# connecting an intel 530T switch to a pc



## momo33 (Oct 28, 2011)

Does anyone know how to connect the intel 530T gigabit port to a pc? If so, what interface card would I need to put in the pc? I know I could connect one to the front cat5e as normal but the pc I want to connect is my server, as such I want it to go on the gigabit port so it can be accessed by everyoe through this.

Thanks


----------



## wblock@ (Oct 28, 2011)

According to the web, the Intel 530T has two gigabit ports in a module on the back.

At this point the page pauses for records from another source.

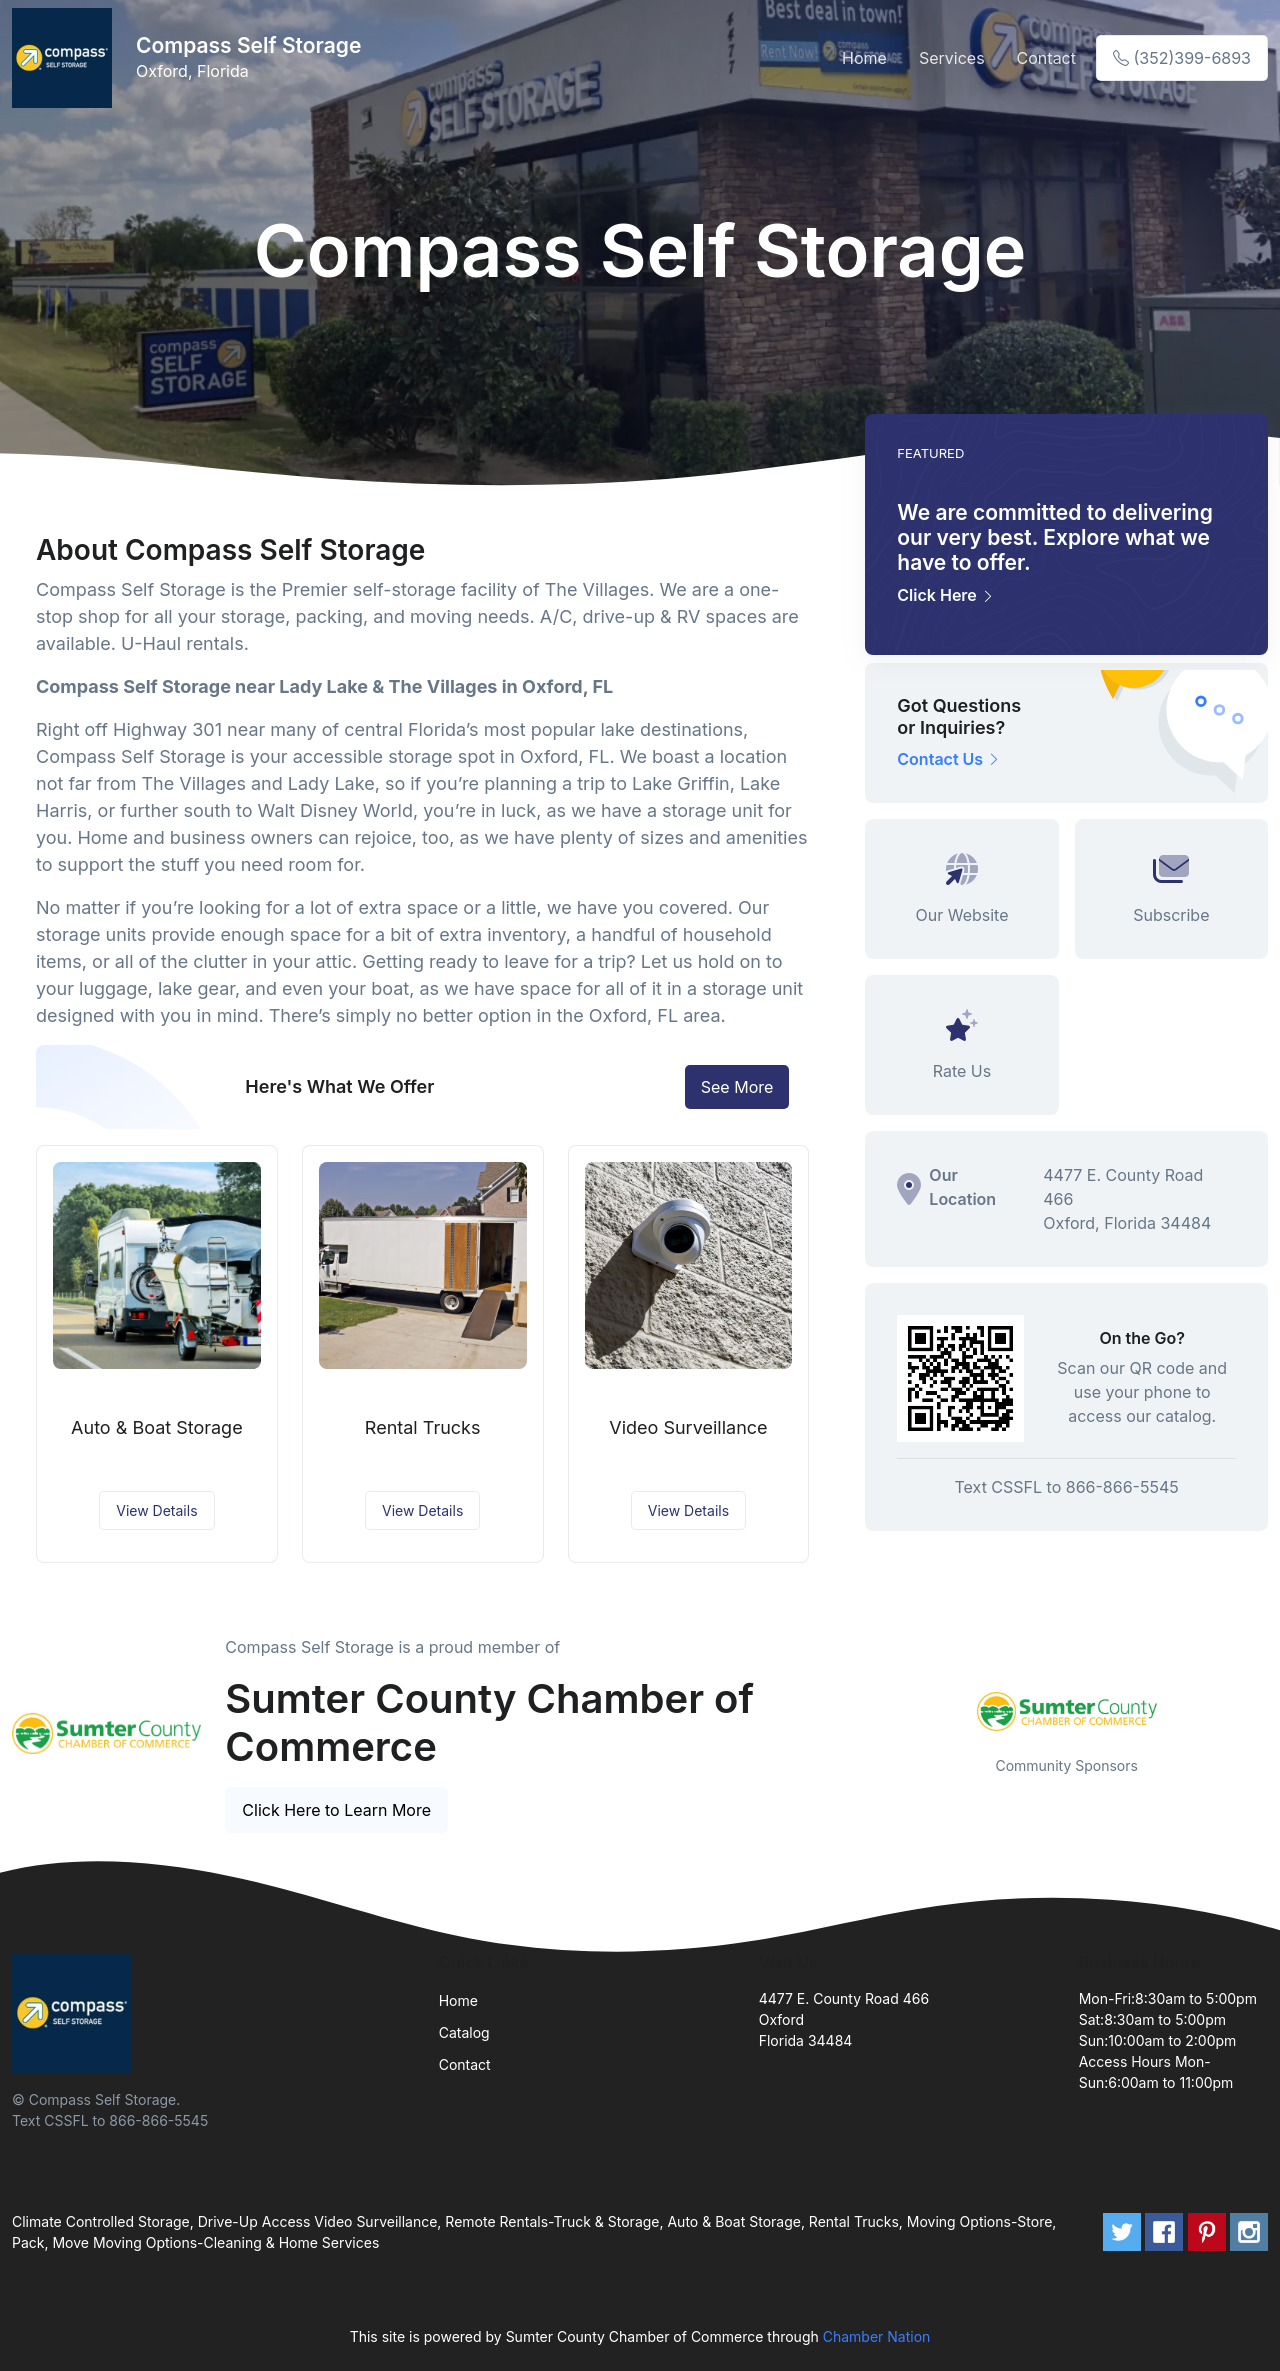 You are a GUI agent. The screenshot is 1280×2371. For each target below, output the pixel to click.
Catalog (464, 2032)
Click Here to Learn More (336, 1810)
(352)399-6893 (1182, 58)
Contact (1046, 58)
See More (737, 1087)
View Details (156, 1510)
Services (952, 58)
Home (864, 58)
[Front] (66, 58)
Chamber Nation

What kind of server do you have, with what kind of slots and what type of built-in Ethernet?


----------



## momo33 (Oct 28, 2011)

It's not a server as such, merely a pc full tower with gigabit cat5 LAN ports on the back.

edit: those ports are not the same as the kind on the module on the back of the switch.


----------



## wblock@ (Oct 28, 2011)

The Ethernet port on the computer should be a normal RJ45.  What are the gigabit ports on the switch?


----------



## momo33 (Oct 28, 2011)

I have no idea to be honest, I have never seen this sort before, but then I have only ever seen the RJ45 kind they aren't like those though. It looks like it's for some kind of fibre optic cable or such. I think it's the mx or sx module.

There are a series of 24 RJ45 LAN ports on the front if that's right.


----------



## momo33 (Oct 28, 2011)

http://fourpair.com/ccp6_09/ccp0-prodshow/251022.html

Looks like what I need.


----------



## wblock@ (Oct 29, 2011)

There are fiber network cards, but a consumer gigabit switch actually costs less.  OTOH, just connecting to one of the standard RJ45s on the Intel is probably adequate.


----------



## momo33 (Oct 29, 2011)

Ok, but I had the switch given to me long ago for nothing . I don't like to waste things though.


----------



## wblock@ (Oct 29, 2011)

Believe me, I know the feeling.  But you can use it at 100M until you find a need for gigabit.


----------